- _Exercise_:
Only the lines with "other" in the entries below belong in the answer; please copy them.
# # # #
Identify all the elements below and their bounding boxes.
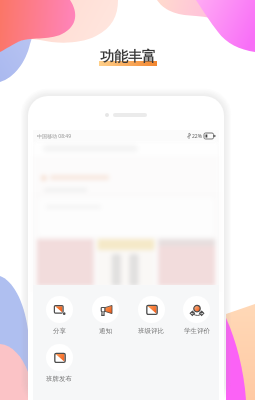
button[interactable]: 班级评比 (128, 296, 174, 335)
button[interactable]: 班牌发布 (36, 344, 82, 383)
other: 班级评比 (145, 303, 159, 317)
button[interactable]: 通知 (82, 296, 128, 335)
button[interactable]: 分享 (36, 296, 82, 335)
other: 通知 (99, 303, 113, 317)
staticText: 班级评比 (138, 327, 164, 335)
staticText: 中国移动 08:49 (37, 133, 72, 140)
other: 分享 (53, 303, 67, 317)
staticText: 22% (192, 133, 202, 140)
button[interactable]: 学生评价 (174, 296, 219, 335)
staticText: 功能丰富 (100, 48, 156, 66)
staticText: 分享 (53, 327, 66, 335)
staticText: 班牌发布 (46, 375, 72, 383)
staticText: 学生评价 (184, 327, 210, 335)
other: 班牌发布 (53, 351, 67, 365)
staticText: 通知 (99, 327, 112, 335)
other: 学生评价 (190, 303, 204, 317)
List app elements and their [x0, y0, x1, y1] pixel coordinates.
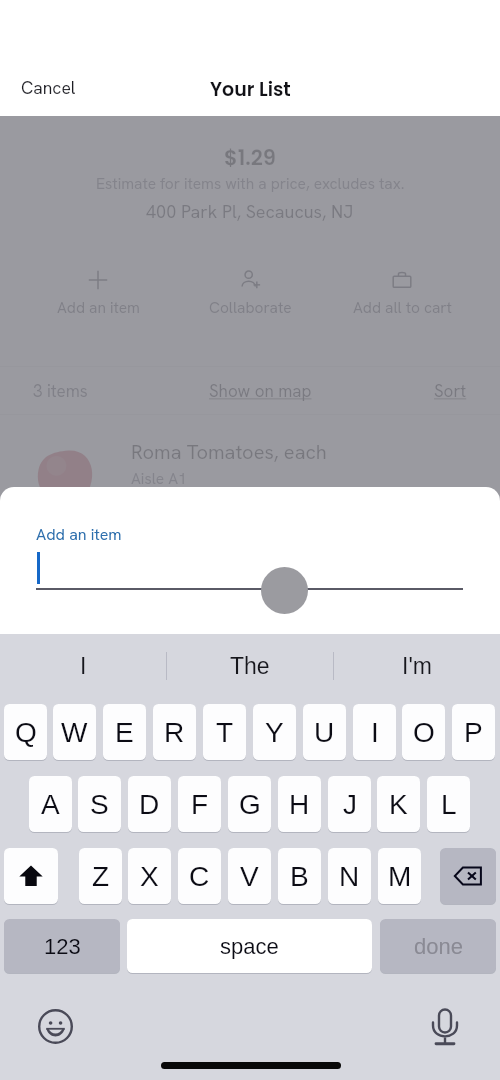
staticText: done — [414, 934, 463, 959]
button[interactable]: B — [278, 848, 321, 904]
button[interactable]: H — [278, 776, 321, 832]
button[interactable]: Roma Tomatoes, each — [0, 426, 500, 492]
button[interactable]: V — [228, 848, 271, 904]
button[interactable]: R — [153, 704, 196, 760]
button[interactable]: Dictation — [419, 1001, 471, 1053]
staticText: Sort — [434, 380, 467, 402]
staticText: 400 Park Pl, Secaucus, NJ — [146, 200, 354, 223]
staticText: L — [441, 789, 457, 820]
button[interactable]: Y — [253, 704, 296, 760]
button[interactable]: A — [29, 776, 72, 832]
staticText: C — [189, 861, 210, 892]
button[interactable]: S — [78, 776, 121, 832]
staticText: Q — [15, 717, 37, 748]
button[interactable]: E — [103, 704, 146, 760]
button[interactable]: Backspace — [440, 848, 496, 904]
button[interactable]: The — [167, 634, 333, 698]
button[interactable]: I'm — [334, 634, 500, 698]
button[interactable]: M — [378, 848, 421, 904]
button[interactable]: Q — [4, 704, 47, 760]
staticText: Roma Tomatoes, each — [131, 439, 327, 465]
button[interactable]: Add an item — [36, 524, 122, 545]
staticText: 123 — [44, 934, 81, 959]
button[interactable]: X — [128, 848, 171, 904]
button[interactable]: G — [228, 776, 271, 832]
button[interactable]: J — [328, 776, 371, 832]
button[interactable]: Cancel — [8, 70, 89, 105]
staticText: Add all to cart — [353, 297, 452, 317]
button[interactable]: Shift — [4, 848, 58, 904]
button[interactable]: Add all to cart — [326, 262, 478, 317]
staticText: H — [289, 789, 310, 820]
staticText: Add an item — [57, 297, 140, 317]
staticText: W — [61, 717, 88, 748]
button[interactable]: C — [178, 848, 221, 904]
button[interactable]: space — [127, 919, 372, 973]
button[interactable]: Emoji keyboard — [29, 1000, 81, 1052]
button[interactable]: L — [427, 776, 470, 832]
staticText: I — [80, 653, 87, 679]
staticText: R — [164, 717, 185, 748]
staticText: J — [343, 789, 357, 820]
staticText: The — [230, 653, 270, 679]
button[interactable]: 123 — [4, 919, 120, 973]
staticText: I'm — [402, 653, 432, 679]
staticText: X — [140, 861, 159, 892]
staticText: Y — [265, 717, 284, 748]
staticText: 3 items — [33, 380, 88, 402]
staticText: space — [220, 934, 279, 959]
button[interactable]: Z — [79, 848, 122, 904]
button[interactable]: N — [328, 848, 371, 904]
staticText: N — [339, 861, 360, 892]
staticText: Estimate for items with a price, exclude… — [96, 173, 405, 193]
staticText: P — [464, 717, 483, 748]
staticText: Cancel — [21, 76, 76, 99]
staticText: F — [191, 789, 209, 820]
button[interactable]: I — [0, 634, 166, 698]
staticText: $1.29 — [224, 143, 276, 172]
button[interactable]: Collaborate — [174, 262, 326, 317]
staticText: U — [314, 717, 335, 748]
staticText: Your List — [210, 76, 291, 103]
staticText: O — [413, 717, 435, 748]
staticText: Add an item — [36, 524, 122, 545]
staticText: K — [389, 789, 408, 820]
button[interactable]: I — [353, 704, 396, 760]
staticText: G — [239, 789, 261, 820]
button[interactable]: P — [452, 704, 495, 760]
staticText: M — [388, 861, 412, 892]
button[interactable]: D — [128, 776, 171, 832]
button[interactable]: done — [380, 919, 496, 973]
button[interactable]: T — [203, 704, 246, 760]
staticText: I — [371, 717, 379, 748]
staticText: Z — [92, 861, 110, 892]
button[interactable]: Add an item — [22, 262, 174, 317]
button[interactable]: U — [303, 704, 346, 760]
button[interactable]: O — [402, 704, 445, 760]
staticText: E — [115, 717, 134, 748]
button[interactable]: W — [53, 704, 96, 760]
button[interactable]: Show on map — [209, 380, 312, 402]
staticText: Collaborate — [209, 297, 292, 317]
staticText: Aisle A1 — [131, 468, 187, 488]
staticText: V — [240, 861, 259, 892]
staticText: A — [41, 789, 60, 820]
button[interactable]: K — [377, 776, 420, 832]
button[interactable]: F — [178, 776, 221, 832]
staticText: B — [290, 861, 309, 892]
staticText: T — [216, 717, 234, 748]
staticText: S — [90, 789, 109, 820]
button[interactable]: Sort — [434, 380, 467, 402]
staticText: D — [139, 789, 160, 820]
staticText: Show on map — [209, 380, 312, 402]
# # # #
- _Result below_:
other: 班级评比 (145, 303, 159, 317)
other: 通知 (99, 303, 113, 317)
other: 分享 (53, 303, 67, 317)
other: 班牌发布 (53, 351, 67, 365)
other: 学生评价 (190, 303, 204, 317)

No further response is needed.